I’ll take something simple and effective like this, something that ends with both guys looking good but one guy actually f**king winning, over an Attention Deficit Disorder WWE-Style Main Event Brawl™ any day of the week, pending said brawl including Stone Cold Steve Austin but not including the Undertaker.
Worst: That Killswitch Set-Up Took Up 2 1/2 Hours Of This 3 Hour PPV
I don’t want to keep ragging on this, but Jesus, Christian, speed up that Killswitch process. Or do a Matt Hardy “swatting away farts” taunt while you’re waiting for them to get up so we can get prepared for the reversal. Third suggestion: hit the Killswitch once after doing the super slow turn-around like that, so we don’t subconsciously see it as wrestler code for “get ready to push me away”.
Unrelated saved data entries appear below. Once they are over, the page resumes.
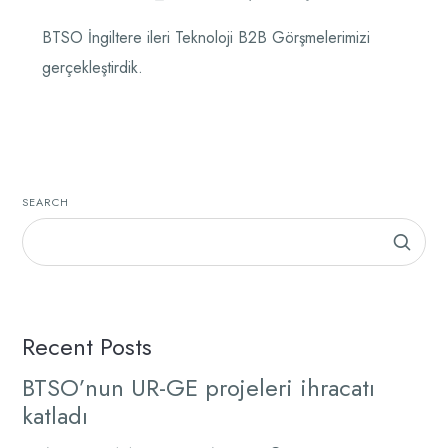
BTSO İngiltere ileri Teknoloji B2B Görşmelerimizi
gerçekleştirdik.
SEARCH
Recent Posts
BTSO’nun UR-GE projeleri ihracatı
katladı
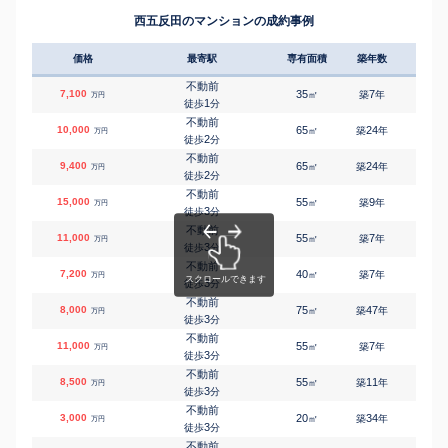
西五反田のマンションの成約事例
価格
最寄駅
専有面積
築年数
間取り
不動前
7,100
35
7
㎡
築
年
1LDK
万円
1
徒歩
分
不動前
10,000
65
24
㎡
築
年
3LDK
万円
2
徒歩
分
不動前
9,400
65
24
㎡
築
年
3LDK
万円
2
徒歩
分
不動前
15,000
55
9
㎡
築
年
2LDK
万円
3
徒歩
分
不動前
11,000
55
7
㎡
築
年
2LDK
万円
3
徒歩
分
不動前
7,200
40
7
㎡
築
年
1LDK
万円
3
徒歩
分
不動前
8,000
75
47
㎡
築
年
3LDK
万円
3
徒歩
分
不動前
11,000
55
7
㎡
築
年
2LDK
万円
3
徒歩
分
不動前
8,500
55
11
㎡
築
年
3LDK
万円
3
徒歩
分
不動前
3,000
20
34
㎡
築
年
1K
万円
3
徒歩
分
不動前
Best: Sheamus, White Ninja
I will never get tired of seeing Sheamus slumped in the corner, grabbing the top ropes with both hands and monkey-barring himself upside down and onto the top turnbuckle. Never. It’s like 2011’s Diamond Dallas Page Frankenstein attack, where he’d be dead in the corner and suddenly he’s up like Donatello pantomiming a clown punching bag in Secret Of The Ooze and grabbing you by the neck. Sheamus and Mark Henry are both awesome right now and work as engaging foils for each other because they aren’t doing viral videos to get over, they aren’t trying to organize tailgate parties, they’re playing up their strengths, downplaying their weaknesses and doing a few cool things in every match so people can remember them and smile when they do.
Long story short, if I was ten years old and this stark white 300-pound muscly ginger dude with Scotty 2 Hotty hair was doing gymnastics up the corner and shoulderblocking people from the top rope, I wouldn’t be sitting on my hands when I watched it.